━━ Records supplied ━━

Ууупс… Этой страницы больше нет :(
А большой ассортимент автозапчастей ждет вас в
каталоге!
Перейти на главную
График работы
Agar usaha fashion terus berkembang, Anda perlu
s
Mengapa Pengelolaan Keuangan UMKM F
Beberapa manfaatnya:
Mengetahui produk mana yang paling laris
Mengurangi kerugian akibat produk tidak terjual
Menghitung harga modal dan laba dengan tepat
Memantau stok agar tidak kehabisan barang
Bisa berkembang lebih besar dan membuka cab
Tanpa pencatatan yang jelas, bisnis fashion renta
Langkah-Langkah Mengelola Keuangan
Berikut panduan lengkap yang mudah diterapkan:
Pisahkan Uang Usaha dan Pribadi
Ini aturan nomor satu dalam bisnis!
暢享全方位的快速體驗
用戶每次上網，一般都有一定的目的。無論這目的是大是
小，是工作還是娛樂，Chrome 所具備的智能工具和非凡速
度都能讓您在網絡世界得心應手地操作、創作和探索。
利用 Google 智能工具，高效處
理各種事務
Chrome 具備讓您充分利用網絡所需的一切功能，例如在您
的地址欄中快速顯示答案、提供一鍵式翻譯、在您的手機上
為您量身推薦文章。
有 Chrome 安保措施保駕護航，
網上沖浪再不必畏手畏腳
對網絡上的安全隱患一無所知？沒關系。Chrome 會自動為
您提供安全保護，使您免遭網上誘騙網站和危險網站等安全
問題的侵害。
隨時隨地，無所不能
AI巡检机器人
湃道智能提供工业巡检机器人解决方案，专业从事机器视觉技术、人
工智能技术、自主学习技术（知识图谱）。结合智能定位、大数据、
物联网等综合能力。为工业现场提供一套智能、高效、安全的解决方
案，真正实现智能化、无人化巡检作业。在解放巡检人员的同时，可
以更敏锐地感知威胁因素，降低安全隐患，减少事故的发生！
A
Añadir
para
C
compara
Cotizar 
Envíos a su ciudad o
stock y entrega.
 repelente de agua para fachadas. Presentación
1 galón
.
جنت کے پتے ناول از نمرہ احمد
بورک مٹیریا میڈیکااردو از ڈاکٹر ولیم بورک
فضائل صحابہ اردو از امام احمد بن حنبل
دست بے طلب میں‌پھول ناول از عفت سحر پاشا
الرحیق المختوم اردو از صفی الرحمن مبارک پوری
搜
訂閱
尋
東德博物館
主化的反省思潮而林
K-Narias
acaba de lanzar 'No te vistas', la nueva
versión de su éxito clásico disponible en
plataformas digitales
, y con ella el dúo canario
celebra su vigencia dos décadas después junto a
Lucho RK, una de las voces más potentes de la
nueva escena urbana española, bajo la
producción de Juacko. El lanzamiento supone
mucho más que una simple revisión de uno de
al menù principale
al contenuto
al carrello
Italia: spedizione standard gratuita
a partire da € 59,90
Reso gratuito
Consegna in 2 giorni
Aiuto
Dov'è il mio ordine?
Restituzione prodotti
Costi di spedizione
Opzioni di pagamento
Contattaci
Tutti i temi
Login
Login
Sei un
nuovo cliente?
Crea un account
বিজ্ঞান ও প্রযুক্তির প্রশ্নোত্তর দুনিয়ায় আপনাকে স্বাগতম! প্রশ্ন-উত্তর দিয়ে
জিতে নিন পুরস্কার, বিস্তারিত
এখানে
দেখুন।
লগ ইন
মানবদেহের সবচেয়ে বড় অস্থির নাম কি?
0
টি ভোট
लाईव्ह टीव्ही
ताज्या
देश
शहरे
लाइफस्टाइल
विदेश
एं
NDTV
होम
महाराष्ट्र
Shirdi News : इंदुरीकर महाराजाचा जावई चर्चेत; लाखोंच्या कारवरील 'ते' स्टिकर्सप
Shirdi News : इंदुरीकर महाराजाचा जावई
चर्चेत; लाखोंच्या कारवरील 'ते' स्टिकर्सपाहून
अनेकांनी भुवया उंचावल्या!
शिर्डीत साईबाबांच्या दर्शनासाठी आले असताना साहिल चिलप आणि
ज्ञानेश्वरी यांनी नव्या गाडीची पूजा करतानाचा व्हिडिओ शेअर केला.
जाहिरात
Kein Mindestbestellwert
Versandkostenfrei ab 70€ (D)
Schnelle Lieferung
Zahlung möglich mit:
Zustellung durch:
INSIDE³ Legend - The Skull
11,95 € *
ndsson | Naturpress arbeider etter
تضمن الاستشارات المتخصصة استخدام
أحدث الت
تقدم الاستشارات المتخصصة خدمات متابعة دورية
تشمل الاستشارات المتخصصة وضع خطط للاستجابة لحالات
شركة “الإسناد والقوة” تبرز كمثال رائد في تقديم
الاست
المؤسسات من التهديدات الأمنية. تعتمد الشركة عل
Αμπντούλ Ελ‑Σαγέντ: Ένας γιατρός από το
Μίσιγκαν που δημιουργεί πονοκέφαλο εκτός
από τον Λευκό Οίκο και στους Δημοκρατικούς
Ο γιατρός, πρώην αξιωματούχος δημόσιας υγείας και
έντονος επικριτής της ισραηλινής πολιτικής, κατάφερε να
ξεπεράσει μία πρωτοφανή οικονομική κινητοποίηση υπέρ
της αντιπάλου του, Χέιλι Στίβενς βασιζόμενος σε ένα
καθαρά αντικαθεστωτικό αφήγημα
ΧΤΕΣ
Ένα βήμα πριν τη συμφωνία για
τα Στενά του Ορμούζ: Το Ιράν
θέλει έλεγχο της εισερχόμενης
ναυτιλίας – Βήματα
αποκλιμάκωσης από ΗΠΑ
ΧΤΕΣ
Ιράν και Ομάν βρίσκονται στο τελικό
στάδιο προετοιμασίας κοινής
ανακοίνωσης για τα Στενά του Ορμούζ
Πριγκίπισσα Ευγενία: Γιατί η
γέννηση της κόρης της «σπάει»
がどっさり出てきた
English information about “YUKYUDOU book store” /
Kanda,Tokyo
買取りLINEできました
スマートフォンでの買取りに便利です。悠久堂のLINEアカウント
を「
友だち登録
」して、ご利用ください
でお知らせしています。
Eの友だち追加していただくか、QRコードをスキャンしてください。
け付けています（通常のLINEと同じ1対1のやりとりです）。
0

━━━

Work to be completed – Using the records above, restate word for word the lines from the one with "Versandkostenfrei ab 70€ (D)" through the one with "تشمل الاستشارات المتخصصة", both included.

Written answer –
Versandkostenfrei ab 70€ (D)
Schnelle Lieferung
Zahlung möglich mit:
Zustellung durch:
INSIDE³ Legend - The Skull
11,95 € *
ndsson | Naturpress arbeider etter
تضمن الاستشارات المتخصصة استخدام
أحدث الت
تقدم الاستشارات المتخصصة خدمات متابعة دورية
تشمل الاستشارات المتخصصة وضع خطط للاستجابة لحالات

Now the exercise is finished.